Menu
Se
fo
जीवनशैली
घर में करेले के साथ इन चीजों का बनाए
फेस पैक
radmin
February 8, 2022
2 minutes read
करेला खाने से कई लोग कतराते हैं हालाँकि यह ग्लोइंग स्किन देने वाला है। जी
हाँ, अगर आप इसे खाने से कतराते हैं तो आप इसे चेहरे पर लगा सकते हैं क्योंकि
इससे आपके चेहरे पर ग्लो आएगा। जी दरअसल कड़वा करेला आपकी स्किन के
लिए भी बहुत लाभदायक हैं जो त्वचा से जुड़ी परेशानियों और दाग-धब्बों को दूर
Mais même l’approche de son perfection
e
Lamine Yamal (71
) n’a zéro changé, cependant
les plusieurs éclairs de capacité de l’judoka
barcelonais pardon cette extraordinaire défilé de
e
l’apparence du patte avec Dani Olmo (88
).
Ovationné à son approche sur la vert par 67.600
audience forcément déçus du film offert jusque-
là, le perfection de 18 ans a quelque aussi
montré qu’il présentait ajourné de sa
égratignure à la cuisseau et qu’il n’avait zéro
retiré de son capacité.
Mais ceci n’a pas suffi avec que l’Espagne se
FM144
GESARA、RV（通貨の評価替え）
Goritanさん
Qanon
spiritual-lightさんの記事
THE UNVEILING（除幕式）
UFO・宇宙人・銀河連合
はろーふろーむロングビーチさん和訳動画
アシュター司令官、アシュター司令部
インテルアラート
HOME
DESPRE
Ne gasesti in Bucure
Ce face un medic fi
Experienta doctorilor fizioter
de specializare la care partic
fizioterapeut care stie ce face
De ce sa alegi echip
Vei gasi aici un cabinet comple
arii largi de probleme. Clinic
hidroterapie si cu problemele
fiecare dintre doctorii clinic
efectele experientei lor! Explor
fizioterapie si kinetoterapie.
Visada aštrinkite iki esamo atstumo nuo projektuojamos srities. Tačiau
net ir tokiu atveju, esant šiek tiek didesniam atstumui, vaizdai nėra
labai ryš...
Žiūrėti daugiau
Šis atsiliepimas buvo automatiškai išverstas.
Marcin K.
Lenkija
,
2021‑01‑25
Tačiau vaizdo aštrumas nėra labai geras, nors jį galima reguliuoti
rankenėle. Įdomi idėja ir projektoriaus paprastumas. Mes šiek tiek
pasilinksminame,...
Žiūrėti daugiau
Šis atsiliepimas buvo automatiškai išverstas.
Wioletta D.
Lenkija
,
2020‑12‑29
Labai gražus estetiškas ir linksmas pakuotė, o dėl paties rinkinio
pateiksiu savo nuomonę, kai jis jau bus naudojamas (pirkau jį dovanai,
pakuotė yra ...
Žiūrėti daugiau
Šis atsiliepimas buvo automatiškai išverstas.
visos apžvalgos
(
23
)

▬▬▬▬▬▬▬▬▬▬

• _Problem requirements_:
Starting at the first line of the data above, please restate word for word every line up to and including the one that holds "हाँ, अगर आप", and add nothing else.

• _Answer box_:
Menu
Se
fo
जीवनशैली
घर में करेले के साथ इन चीजों का बनाए
फेस पैक
radmin
February 8, 2022
2 minutes read
करेला खाने से कई लोग कतराते हैं हालाँकि यह ग्लोइंग स्किन देने वाला है। जी
हाँ, अगर आप इसे खाने से कतराते हैं तो आप इसे चेहरे पर लगा सकते हैं क्योंकि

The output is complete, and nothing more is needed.